New Year's Eve Traditions
Auld Lang Syne
Some call it "The most famous song no one knows the words to," but most people can belt out a line or two. The tradition of singing this song started with Guy Lombardo when he and his band performed it on New Year's Eve in 1929 in New York City.
The ball drop in New York City, which started in 1907, draws throngs of viewers to Times Square. Millions more around the world watch the event on TV. In recent years, the ball has become more eco-friendly - it's now illuminated by energy-efficient LED lights.
Making New Year's resolutions is a practice reaching back to ancient Babylon. For centuries, people have seen the new year as a good time for a new beginning or goal.
Also rooted in ancient practices, public fireworks displays are often enthusiastically set off at midnight. The Chinese invented fireworks specifically to be used for the new year, and the theory goes back to ancient times when noise and fire were thought to banish spirits and elicit good luck.

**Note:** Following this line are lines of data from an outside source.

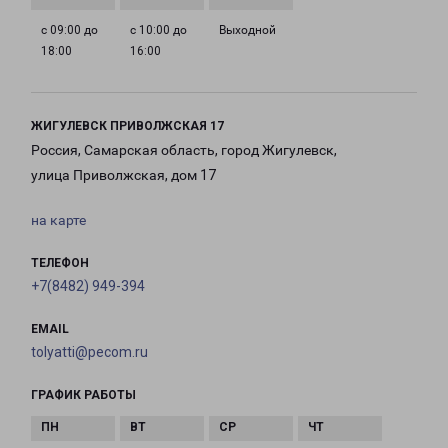
с 09:00 до
с 10:00 до
Выходной
18:00
16:00
ЖИГУЛЕВСК ПРИВОЛЖСКАЯ 17
Россия, Самарская область, город Жигулевск,
улица Приволжская, дом 17
на карте
ТЕЛЕФОН
+7(8482) 949-394
EMAIL
tolyatti@pecom.ru
ГРАФИК РАБОТЫ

Some people consider collard greens and black eyes peas lucky New Year's Eve choices, because they resemble paper money and coins. Noodles and grains symbolize long life and abundance. Ring shaped cakes are reminders of life coming full circle.
Kiss the Old Year Goodbye
On New Year's Eve, it's customary for couples to pucker up and for singles to find someone to kiss. Some people believe that a New Year's kiss will stave off loneliness the rest of the year. Others believe that a lovin embrace sets the tone for a joyous new year.